After integrating Narendra, CP of the inverter has been improved in both simple and complex situations. For grid connected inverter power supply systems with a single inverter structure, current control mode needs to be adopted for inverter control during grid connected operation to meet the requirements of the power grid35,36,37 and grid load for power quality. The voltage of the local load is approximately the grid voltage. When the power system switches to independent load operation due to grid abnormalities or other reasons, the inverter control must adopt a voltage control mode to meet the requirements of the load on the power supply voltage waveform, amplitude, and frequency. Therefore, this type of system not only needs to have two control and operation modes, but also must have a switching function between two operation modes and two control modes. Moreover, for sensitive and important loads, it is necessary to maintain continuous power supply and stable voltage during the operation mode switching process to meet the load’s requirements for power supply quality. However, there are still some shortcomings that need to be improved. The dynamic response of the control system will be affected by the initial values of adjustable parameters, which will affect the construction of the adaptive controller. During the algorithm validation process, its harmonic distortion rate is high, its stability is poor, and it is not enough to face complex working situations. ADRC is a kind of controller, which can control the system without precise mathematical model or prior knowledge. Compared with the traditional control methods, ADRC can adjust adaptively according to the changes of the system, rather than relying on the accurate mathematical model, which makes ADRC more robust. ADRC also has the advantages of high adaptive degree, high control precision and easy realization. In view of this, ADRC idea is introduced to improve the inverter’s CP. Figure 4 shows the main framework of ADRC technology.

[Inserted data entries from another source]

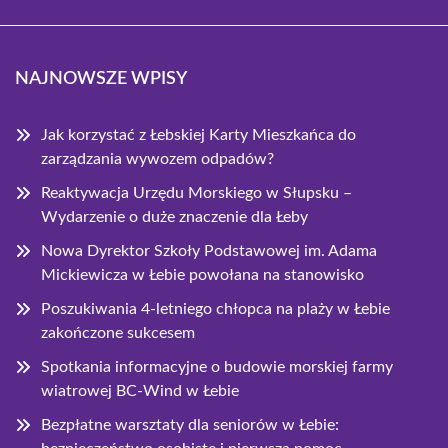
NAJNOWSZE WPISY
Jak korzystać z Łebskiej Karty Mieszkańca do
zarządzania wywozem odpadów?
Reaktywacja Urzędu Morskiego w Słupsku –
Wydarzenie o duże znaczenie dla Łeby
Nowa Dyrektor Szkoły Podstawowej im. Adama
Mickiewicza w Łebie powołana na stanowisko
Poszukiwania 4-letniego chłopca na plaży w Łebie
zakończone sukcesem
Spotkania informacyjne o budowie morskiej farmy
wiatrowej BC-Wind w Łebie
Bezpłatne warsztaty dla seniorów w Łebie: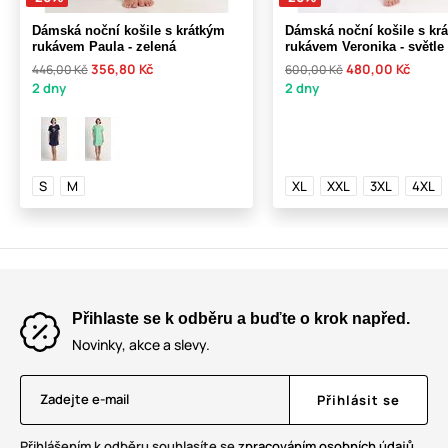
Dámská noční košile s krátkým
Dámská noční košile s kr
rukávem Paula - zelená
rukávem Veronika - světl
356,80 Kč
480,00 Kč
446,00 Kč
600,00 Kč
2 dny
2 dny
S
M
XL
XXL
3XL
4XL
Přihlaste se k odběru a buďte o krok napřed.
Novinky, akce a slevy.
Zadejte e-mail
Přihlásit se
Přihlášením k odběru souhlasíte se
zpracováním osobních údajů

Main framework of ADRC technology.

ADRC is a nonlinear control system used to control industrial processes. It combines nonlinear control technology with modern control theory to achieve better control effects by observing, compensating, and adjusting the controlled object. In Fig. 3, ADRC consists of three main parts: tracking differentiator, extended State observer and nonlinear state error feedback control law. A tracking differentiator is a function that decomposes errors and their rate of change into a series of signals. These signals are called differentials and are used as sources of estimation error. By processing these signals, real-time compensation and adjustment of errors can be achieved38. The extended state observer is a nonlinear control system composed of multiple filters and observers. Through these filters, the state of the controlled object can be observed in real-time and possible future changes can be estimated to eliminate or mitigate the impact of external interference and internal parameter changes on control effectiveness. The nonlinear state error feedback control law can decompose errors and error rate of change into smaller and simpler signals, and implement them in the controller. These signals can be used as compensation signals or as a way to eliminate interference, thereby improving control effectiveness39.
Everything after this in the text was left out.